### Task item
Nothing but the lines from the one containing "estoques. Selecione outra cor abaixo." through the end of the entries should be set down, each exactly as written.
»»
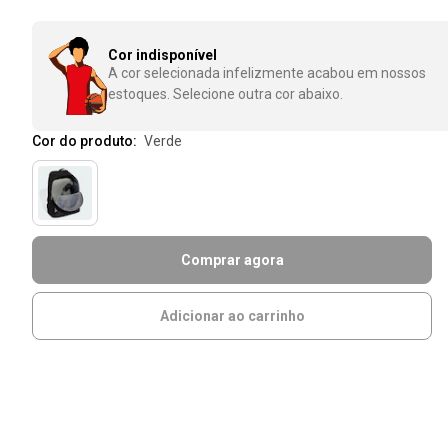
Cor indisponível
A cor selecionada infelizmente acabou em nossos
estoques. Selecione outra cor abaixo.
Cor do produto:
verde
Comprar agora
Adicionar ao carrinho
««
### Task solution
estoques. Selecione outra cor abaixo.
Cor do produto:
verde
Comprar agora
Adicionar ao carrinho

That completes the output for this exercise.